City leverages the Accela Civic Platform to streamline demolition process, improve transparency and support cost recovery
The City of Cleveland is an urban center located on Lake Erie. Boasting the second largest building department in the State, Cleveland’s implementation of an enterprise e-government solution through the Accela Civic Platform meant that they could easily serve customers 24/7 while dramatically improving the permit approval process.
However, the City was impacted significantly by the downturn in the housing market and was contending with numerous vacant and distressed homes. In order to abate the nuisances and demolish the structures, the agency was required to manage multiple tracking documents and was limited to server-side Excel spreadsheets that were difficult to update across departments.
Building Commissioner Tom Vanover wanted to leverage Accela’s Civic Platform to track documentation, assign workflow and improve transparency. “We developed a demolition program. Through Accela, we created a record that takes our property that has been issued a violation notice and has gone through the legal processes. It tags it so we know where the physical file is. As the property moves through the process, asbestos survey, demolition and cost recovery, it is tracked in one record.”
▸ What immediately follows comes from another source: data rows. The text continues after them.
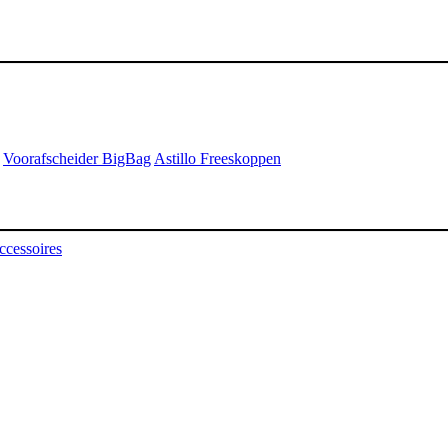
Voorafscheider BigBag
Astillo Freeskoppen
ccessoires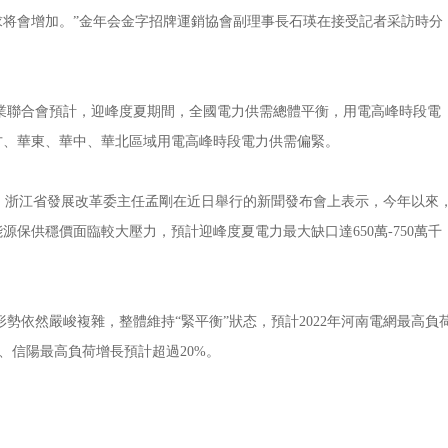
将會增加。”金年会金字招牌運銷協會副理事長石瑛在接受記者采訪時分
企業聯合會預計，迎峰度夏期間，全國電力供需總體平衡，用電高峰時段電
方、華東、華中、華北區域用電高峰時段電力供需偏緊。
浙江省發展改革委主任孟剛在近日舉行的新聞發布會上表示，今年以來
保供穩價面臨較大壓力，預計迎峰度夏電力最大缺口達650萬-750萬千
然嚴峻複雜，整體維持“緊平衡”狀态，預計2022年河南電網最高負
馬店、信陽最高負荷增長預計超過20%。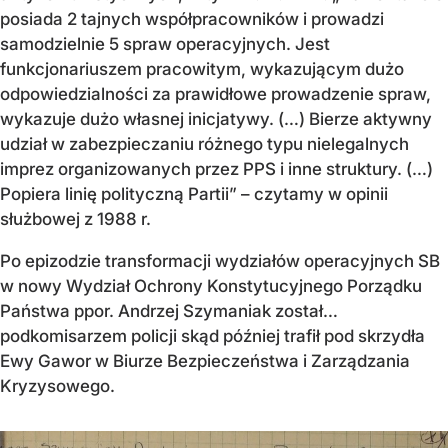
posiada 2 tajnych współpracowników i prowadzi
samodzielnie 5 spraw operacyjnych. Jest
funkcjonariuszem pracowitym, wykazującym dużo
odpowiedzialności za prawidłowe prowadzenie spraw,
wykazuje dużo własnej inicjatywy. (…) Bierze aktywny
udział w zabezpieczaniu różnego typu nielegalnych
imprez organizowanych przez PPS i inne struktury. (…)
Popiera linię polityczną Partii” – czytamy w opinii
służbowej z 1988 r.
Po epizodzie transformacji wydziałów operacyjnych SB
w nowy Wydział Ochrony Konstytucyjnego Porządku
Państwa ppor. Andrzej Szymaniak został…
podkomisarzem policji skąd później trafił pod skrzydła
Ewy Gawor w Biurze Bezpieczeństwa i Zarządzania
Kryzysowego.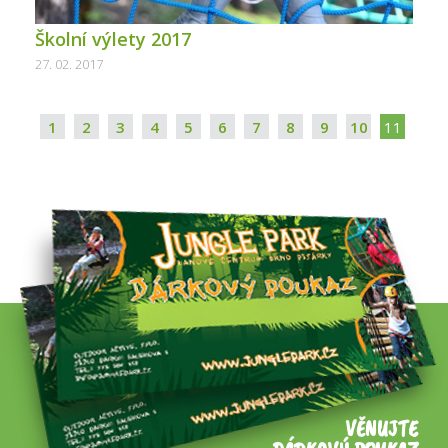
Školní výlety 2017
27. 02. 2017
1
2
3
4
5
6
7
8
9
10
11
VĚNUJTE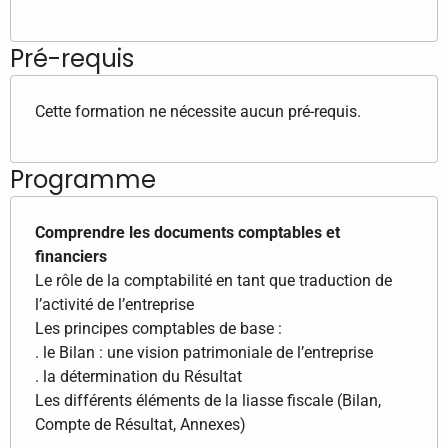
Pré-requis
Cette formation ne nécessite aucun pré-requis.
Programme
Comprendre les documents comptables et
financiers
Le rôle de la comptabilité en tant que traduction de
l’activité de l’entreprise
Les principes comptables de base :
. le Bilan : une vision patrimoniale de l’entreprise
. la détermination du Résultat
Les différents éléments de la liasse fiscale (Bilan,
Compte de Résultat, Annexes)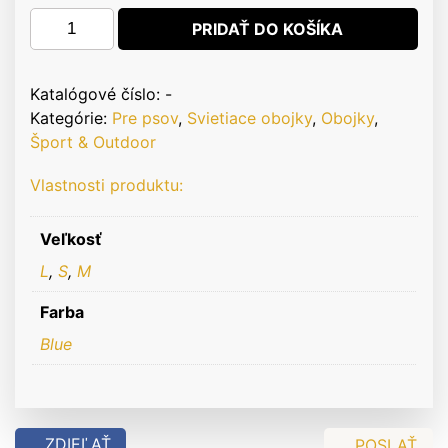
množstvo
PRIDAŤ DO KOŠÍKA
EYENIMAL
Light
Collar
Katalógové číslo:
-
Blue
Kategórie:
Pre psov
,
Svietiace obojky
,
Obojky
,
Šport & Outdoor
Vlastnosti produktu:
Veľkosť
L
,
S
,
M
Farba
Blue
ZDIEĽAŤ
POSLAŤ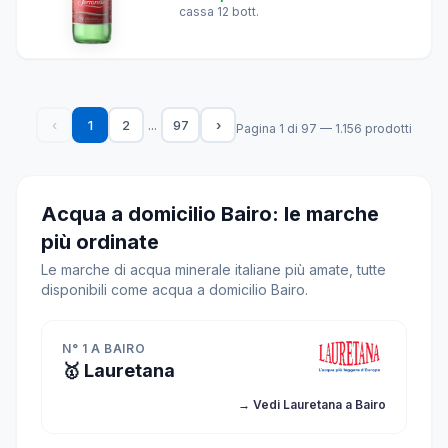
cassa 12 bott.
...
‹
1
2
97
›
Pagina 1 di 97 — 1.156 prodotti
Acqua a domicilio Bairo: le marche
più ordinate
Le marche di acqua minerale italiane più amate, tutte
disponibili come acqua a domicilio Bairo.
N° 1 A BAIRO
🥇 Lauretana
→ Vedi Lauretana a Bairo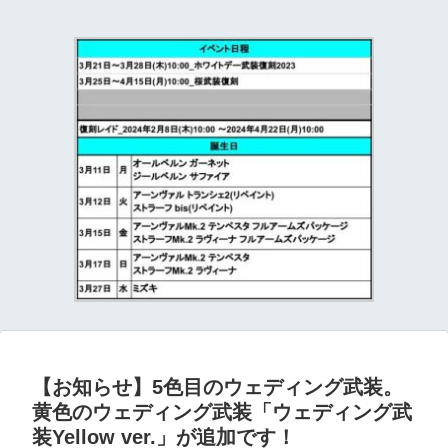
て
【お知らせ】5色目のウェディング武装。
黄色のウェディング武装「ウェディング武
装Yellow ver.」が追加です！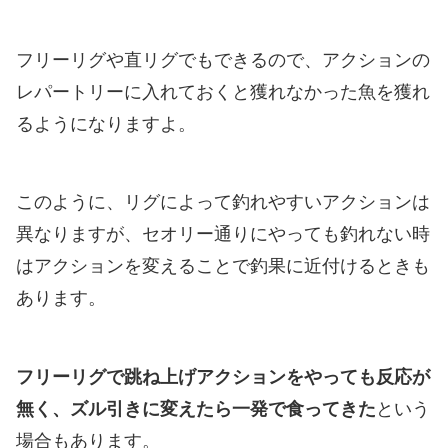
フリーリグや直リグでもできるので、アクションの
レパートリーに入れておくと獲れなかった魚を獲れ
るようになりますよ。
このように、リグによって釣れやすいアクションは
異なりますが、セオリー通りにやっても釣れない時
はアクションを変えることで釣果に近付けるときも
あります。
フリーリグで跳ね上げアクションをやっても反応が
無く、ズル引きに変えたら一発で食ってきた
という
場合もあります。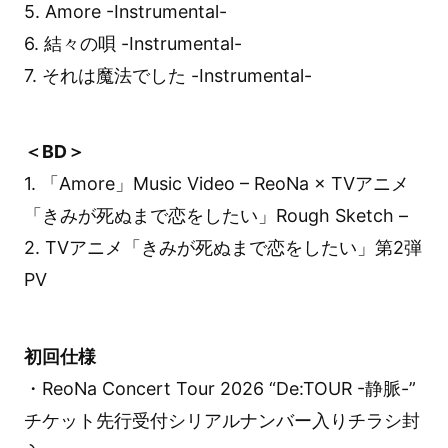
5. Amore -Instrumental-
6. 結々の唄 -Instrumental-
7. それは魔法でした -Instrumental-
＜BD＞
1. 「Amore」Music Video – ReoNa × TVアニメ
「きみが死ぬまで恋をしたい」Rough Sketch –
2. TVアニメ「きみが死ぬまで恋をしたい」第2弾
PV
初回仕様
・ReoNa Concert Tour 2026 “De:TOUR -静脈-”
チケット先行受付シリアルナンバー入りチラシ封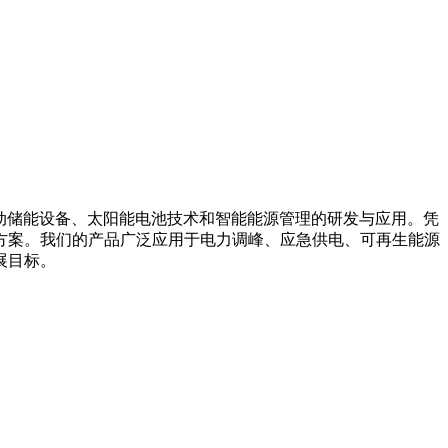
箱系统、移动储能设备、太阳能电池技术和智能能源管理的研发与应用。凭
方案。我们的产品广泛应用于电力调峰、应急供电、可再生能源
展目标。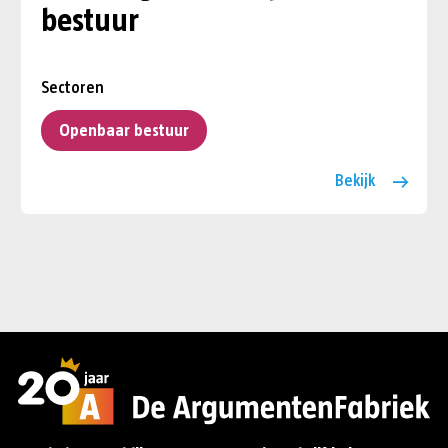
bestuur
Sectoren
Openbaar bestuur
Bekijk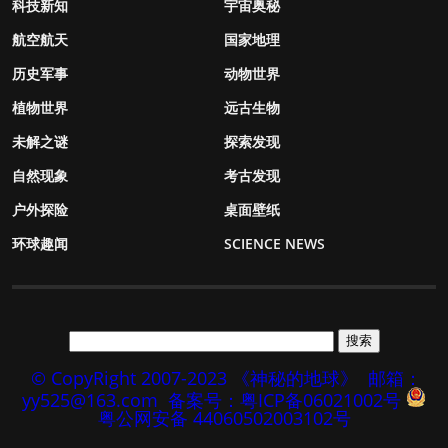
科技新知
宇宙奥秘
航空航天
国家地理
历史军事
动物世界
植物世界
远古生物
未解之谜
探索发现
自然现象
考古发现
户外探险
桌面壁纸
环球趣闻
SCIENCE NEWS
© CopyRight 2007-2023 《神秘的地球》
邮箱：
yy525@163.com
备案号：粤ICP备06021002号
粤公网安备 44060502003102号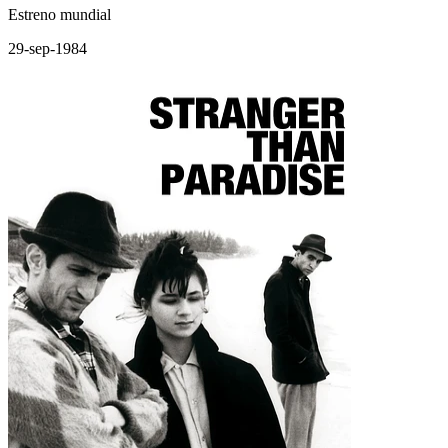
Estreno mundial
29-sep-1984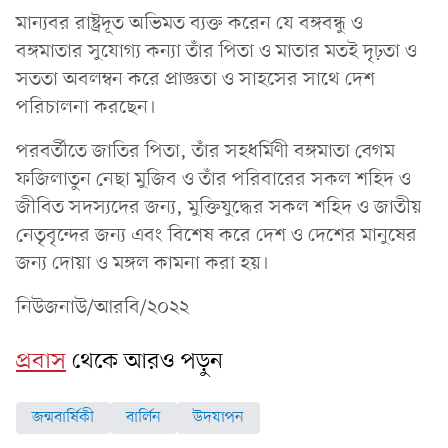
মান্যবর রাষ্ট্রদূত অভিমত ব্যক্ত করেন যে বঙ্গবন্ধু ও
বঙ্গমাতার সুযোগ্য কন্যা তাঁর পিতা ও মাতার মতই দৃঢ়তা ও
সততা অবলম্বন করে প্রাজ্ঞতা ও সাহসের সাথে দেশ
পরিচালনা করছেন।
পরবর্তীতে জাতির পিতা, তাঁর সহধর্মিণী বঙ্গমাতা বেগম
ফজিলাতুন নেছা মুজিব ও তাঁর পরিবারের সকল শহিদ ও
জীবিত সদস্যদের জন্য, মুক্তিযুদ্ধের সকল শহিদ ও জাতীয়
নেতৃবৃন্দের জন্য এবং বিশেষ করে দেশ ও দেশের মানুষের
জন্য দোয়া ও মঙ্গল কামনা করা হয়।
নিউজনাউ/আরবি/২০২২
প্রবাস
থেকে আরও পড়ুন
জন্মবার্ষিকী
বার্লিন
উদযাপন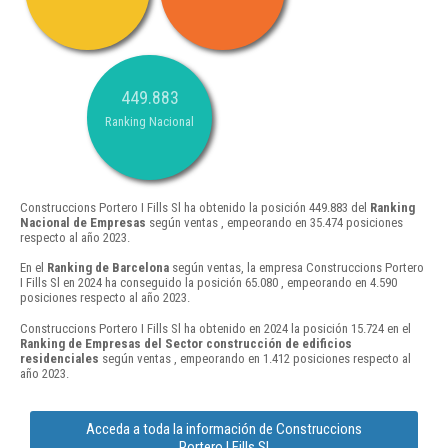
449.883
Ranking Nacional
Construccions Portero I Fills Sl ha obtenido la posición 449.883 del
Ranking
Nacional de Empresas
según ventas , empeorando en 35.474 posiciones
respecto al año 2023.
En el
Ranking de Barcelona
según ventas, la empresa Construccions Portero
I Fills Sl en 2024 ha conseguido la posición 65.080 , empeorando en 4.590
posiciones respecto al año 2023.
Construccions Portero I Fills Sl ha obtenido en 2024 la posición 15.724 en el
Ranking de Empresas del Sector construcción de edificios
residenciales
según ventas , empeorando en 1.412 posiciones respecto al
año 2023.
Acceda a toda la información de Construccions
Portero I Fills Sl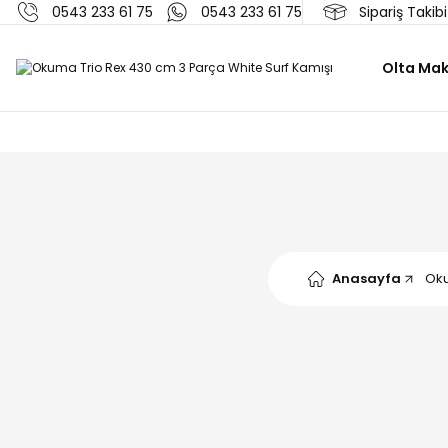
0543 233 61 75
0543 233 61 75
Sipariş Takibi
Olta Mak
Anasayfa
Oku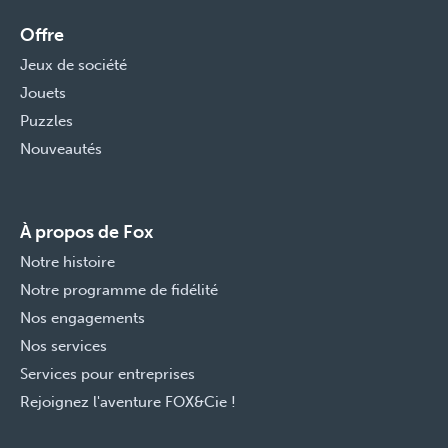
Offre
Jeux de société
Jouets
Puzzles
Nouveautés
À propos de Fox
Notre histoire
Notre programme de fidélité
Nos engagements
Nos services
Services pour entreprises
Rejoignez l'aventure FOX&Cie !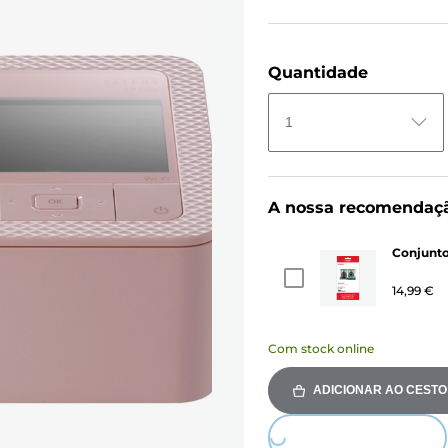
Quantidade
1
A nossa recomendaç
Conjunto
14,99 €
Com stock online
ADICIONAR AO CESTO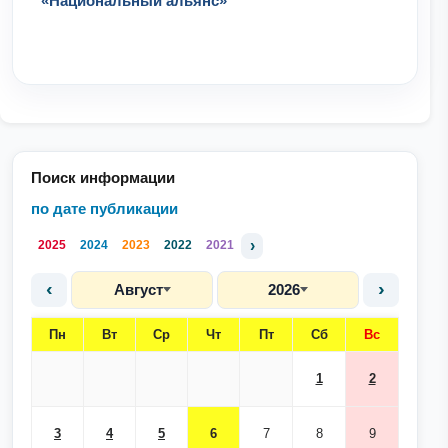
«Национальный альянс»
Поиск информации
по дате публикации
›
2025
2024
2023
2022
2021
‹
›
Август
2026
Пн
Вт
Ср
Чт
Пт
Сб
Вс
1
2
3
4
5
6
7
8
9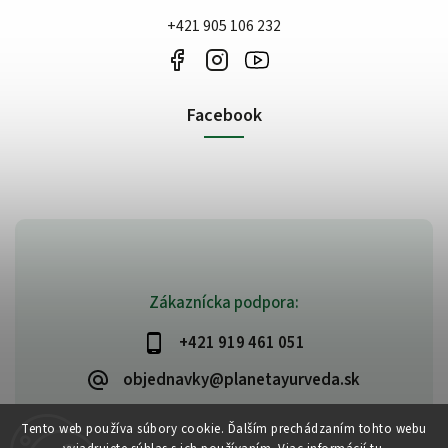
+421 905 106 232
Facebook
Zákaznícka podpora:
+421 919 461 051
objednavky@planetayurveda.sk
Tento web používa súbory cookie. Ďalším prechádzaním tohto webu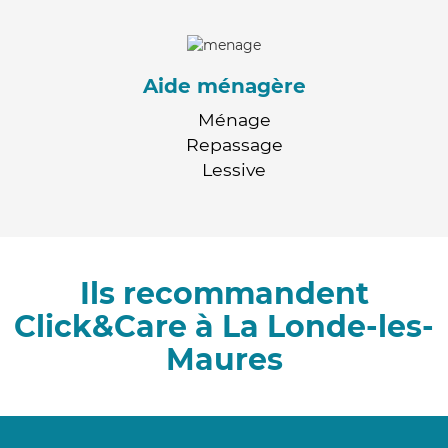
Aide ménagère
Ménage
Repassage
Lessive
Ils recommandent
Click&Care à La Londe-les-
Maures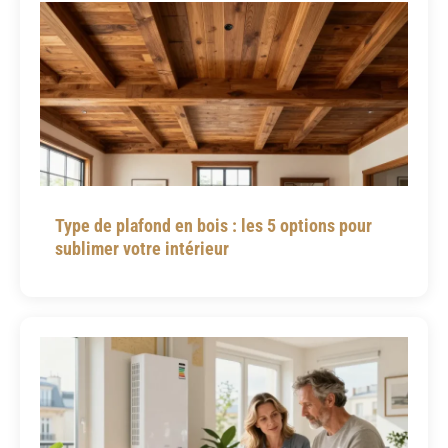
Type de plafond en bois : les 5 options pour
sublimer votre intérieur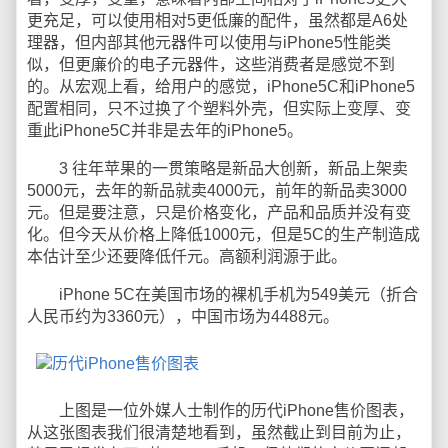
更充足，可以使用相对5更低廉的配件，虽然都是A6处
理器，但内部其他元器件可以使用与iPhone5性能类
似，但更廉价的电子元器件，这些消费者是感觉不到
的。从宏观上看，给用户的感觉，iPhone5C和iPhone5
配置相同，只不过换了个塑料外壳，但实际上变厚、变
重此iPhone5C并非是去年的iPhone5。
3 往年苹果的一贯策略是新品大创新，新品上架卖
5000元，去年的新品就卖4000元，前年的新品卖3000
元。但是要注意，只是价格变化，产品和品质并没有变
化。但今天从价格上降低1000元，但是5C的生产制造成
本估计至少还要降低仟元。高额利润源于此。
iPhone 5C在美国市场的裸机手机为549美元（折合
人民币约为3360元），中国市场为4488元。
上图是一位外媒人士制作的历代iPhone售价图表，
从这张图表我们很清楚地看到，虽然截止到目前为止，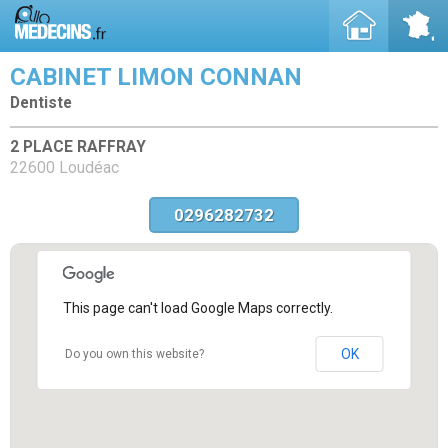
CABINET LIMON CONNAN
Dentiste
2 PLACE RAFFRAY
22600 Loudéac
0296282732
This page can't load Google Maps correctly.
OK
Do you own this website?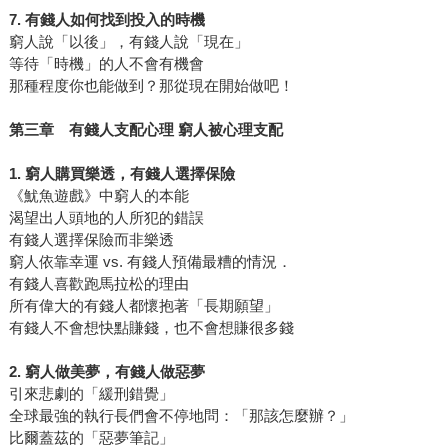
7. 有錢人如何找到投入的時機
窮人說「以後」，有錢人說「現在」
等待「時機」的人不會有機會
那種程度你也能做到？那從現在開始做吧！
第三章 有錢人支配心理 窮人被心理支配
1. 窮人購買樂透，有錢人選擇保險
《魷魚遊戲》中窮人的本能
渴望出人頭地的人所犯的錯誤
有錢人選擇保險而非樂透
窮人依靠幸運 vs. 有錢人預備最糟的情況．
有錢人喜歡跑馬拉松的理由
所有偉大的有錢人都懷抱著「長期願望」
有錢人不會想快點賺錢，也不會想賺很多錢
2. 窮人做美夢，有錢人做惡夢
引來悲劇的「緩刑錯覺」
全球最強的執行長們會不停地問：「那該怎麼辦？」
比爾蓋茲的「惡夢筆記」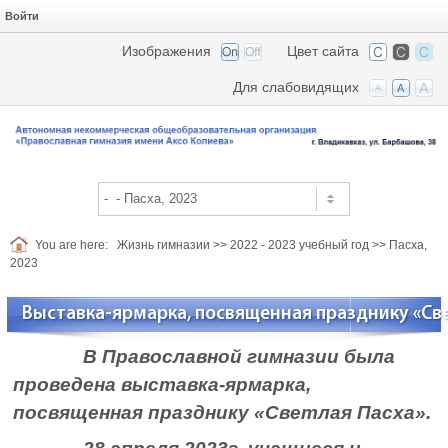
Войти
Изображения
Цвет сайта
Для слабовидящих
You are here:
Жизнь гимназии
>>
2022 - 2023 учебный год
>>
Пасха,
2023
Выставка-ярмарка, посвященная празднику «Све
В Православной гимназии была
проведена выставка-ярмарка,
посвященная празднику «Светлая Пасха».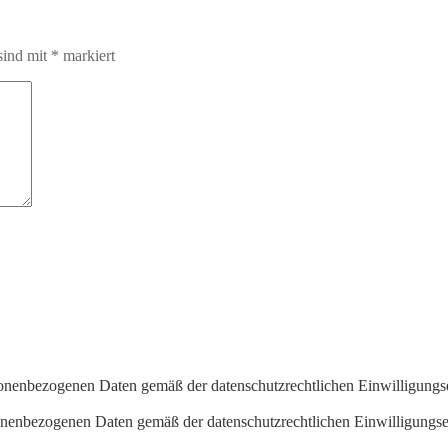
sind mit
*
markiert
onenbezogenen Daten gemäß der datenschutzrechtlichen Einwilligungs
onenbezogenen Daten gemäß der datenschutzrechtlichen Einwilligungse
Today, the department can view and track the progress of nuisance abatement requests and demolitions online. With the solution’s demolition record, deficiencies have been quickly identified and the department is seeing a 70 percent increase in demolition contracts awarded monthly. Additionally, the City is able to track the financial aspects associated with each case, including amount spent for demolition and abatement actions as well as purchase order information.
The City leverages the Accela Land Management solution for planning, permitting, inspections and code enforcement, and also utilizes Accela Citizen Access, Accela GIS and Accela Mobile Office.
Vanover is confident that Cleveland’s future is bright. “We’re breaking records for permits and construction, but to get there you need to pull the weeds. We are moving the City to a place where we give more information to the public, are more efficient at tracking our own records and are creating a systematic process.”